Back to the Mar-Apr 2021 issue

From Science Fiction To Railroad Systems – How Technology Improves Rail Safety

By Lydia Bjorge

Speeding train and caution sign
These trackside detectors can generate 35 million messages per day.

From drones and sophisticated machine vision systems to artificial intelligence, technology is revolutionizing the railroad network. Technology solutions are imperative to railroads’ goal of an accident-free future in communities across Minnesota and the U.S.

Imagine you’re driving and, without warning, a tire blows. Or, it’s dark and you hit a giant car-crunching pothole. Driving hazards like these are not uncommon. But if you could, wouldn’t you want to know when to expect them, so you could avoid them altogether?

Using artificial intelligence

Private freight railroads are already applying predictive technologies using artificial intelligence (AI) to find defective track and freight car components, both of which could potentially contribute to train incidents. Thanks to the speed of today’s computers and “big data” — the massive amounts of information being collected — AI is not only improving safety, but also asset utilization, service, and operational efficiency.

Just like online retailers use AI to suggest your next pair of shoes based on past purchasing habits, railroads are leveraging AI to recognize patterns and better predict issues with equipment and track components, so corrective actions can be taken before the failure.

Imagine knowing days, months, or a year in advance that your tire might blow, or months, a year, or five years in advance that a pothole is likely to form in a specific location. AI helps anticipate and find the problems, and rail employees can work to prevent or fix them.

The advancements in technology not only make railroads safer as they run through your city, but they make railroads better able to deliver Minnesota goods to the worldwide economy.

The wheels on the train

Cities have a variety of vehicles using their roads and bridges — both vehicles owned by the city and those owned by residents and visitors. In the same way, railroads have their own cars, as well as other railroads’ cars and customer-owned rail cars all traveling their network.

Broken railRegardless of rail car ownership, railroads want to ensure, for the safety of the community and continuity of operations, that all cars and their wheels are safe.

Railroads have long used sensors (thermal, acoustic, visual, and force) positioned along the track to detect freight car wheel defects. Thermal/infrared scanners, for example, can indicate the brakes are sticking and the components are overheating, potentially leading to a broken wheel.

Railroad data scientists, in cooperation with rail mechanical experts, use machine learning to evaluate wheel issues and identify conditions that are likely to cause an incident. Technology helps railroads find and repair the wheel conditions, likely reducing incidents and service interruptions.

A newer technology — a machine vision system — is used by railroads to identify cracks and breaks in wheels. Similar to how a child learns to spot a cat or dog by looking at pictures, AI models are learning to detect broken/cracked wheels by analyzing hundreds of thousands of images per day.

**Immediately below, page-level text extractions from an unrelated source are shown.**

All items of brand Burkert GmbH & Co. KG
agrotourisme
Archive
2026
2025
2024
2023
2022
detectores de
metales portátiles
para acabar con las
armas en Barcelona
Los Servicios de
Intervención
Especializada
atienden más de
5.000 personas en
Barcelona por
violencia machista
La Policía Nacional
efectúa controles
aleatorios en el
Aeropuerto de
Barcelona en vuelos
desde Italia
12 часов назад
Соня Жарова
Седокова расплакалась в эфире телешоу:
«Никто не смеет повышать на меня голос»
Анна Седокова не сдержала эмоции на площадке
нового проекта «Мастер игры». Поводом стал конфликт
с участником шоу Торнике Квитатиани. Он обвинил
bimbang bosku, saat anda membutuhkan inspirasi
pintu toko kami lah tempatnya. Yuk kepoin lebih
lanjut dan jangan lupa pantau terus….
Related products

Keeping the ‘potholes’ at bay

Imagine if you could inspect every inch of your most traveled roadways at two, three, or even four times the amount of inspections they receive today — with millions upon millions of data points? Railroads are using technologies like ultrasound, radar, and machine vision systems that look deep inside the rail to find tiny flaws imperceptible to the human eye.

One example is the track geometry cars used to identify anomalies in tracks, measuring every foot for wear, track alignment, elevation in curves, gage (distance between rails), and other track geometry measurements. These geometry cars travel across the rail system to register track wear and tear by sending millions of data points back to the railroad.

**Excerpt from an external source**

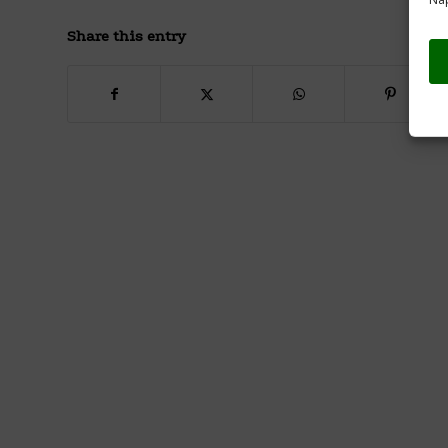
Share this entry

The amount of data collected allows railroads to use AI to analyze hundreds of millions of bytes of information that help drive track maintenance — finding the “potholes” before they happen. This allows railroads to anticipate potential issues that could cause derailments months or years before they become a safety concern.

Shared goal of safety

The strength and safety of the nation’s infrastructure is important to the health of cities and growth of the national economy. Freight trains are often the forgotten side of freight infrastructure, chugging day in, day out across cities to deliver goods — hauling one-third of U.S. exports or serving nearly every sector of the economy.

Railroads’ $26 billion in annual investments into their own privately owned network generate a ripple effect across thousands of businesses and communities nationwide. Technology, a large part of that investment, has made safer Minnesota rails and communities.

Lydia Bjorge is executive director of public affairs with BNSF Railway (www.bnsf.com). BNSF is a member of the League’s Business Leadership Council (www.lmc.org/sponsors).